- [SUPPLIED INFORMATION]

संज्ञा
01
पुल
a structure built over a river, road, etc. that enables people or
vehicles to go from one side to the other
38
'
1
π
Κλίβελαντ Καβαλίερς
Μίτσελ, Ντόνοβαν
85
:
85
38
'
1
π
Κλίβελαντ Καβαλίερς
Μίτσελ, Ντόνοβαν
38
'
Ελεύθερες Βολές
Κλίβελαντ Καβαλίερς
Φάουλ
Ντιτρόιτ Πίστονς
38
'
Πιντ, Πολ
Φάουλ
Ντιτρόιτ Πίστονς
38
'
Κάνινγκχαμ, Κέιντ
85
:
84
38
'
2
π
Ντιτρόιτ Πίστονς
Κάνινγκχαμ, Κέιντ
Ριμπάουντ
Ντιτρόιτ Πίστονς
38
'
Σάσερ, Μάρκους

- [WHAT THE EXERCISE ASKS]
Transcribe all of the data, keeping every line identical.

- [FINISHED TASK]
संज्ञा
01
पुल
a structure built over a river, road, etc. that enables people or
vehicles to go from one side to the other
38
'
1
π
Κλίβελαντ Καβαλίερς
Μίτσελ, Ντόνοβαν
85
:
85
38
'
1
π
Κλίβελαντ Καβαλίερς
Μίτσελ, Ντόνοβαν
38
'
Ελεύθερες Βολές
Κλίβελαντ Καβαλίερς
Φάουλ
Ντιτρόιτ Πίστονς
38
'
Πιντ, Πολ
Φάουλ
Ντιτρόιτ Πίστονς
38
'
Κάνινγκχαμ, Κέιντ
85
:
84
38
'
2
π
Ντιτρόιτ Πίστονς
Κάνινγκχαμ, Κέιντ
Ριμπάουντ
Ντιτρόιτ Πίστονς
38
'
Σάσερ, Μάρκους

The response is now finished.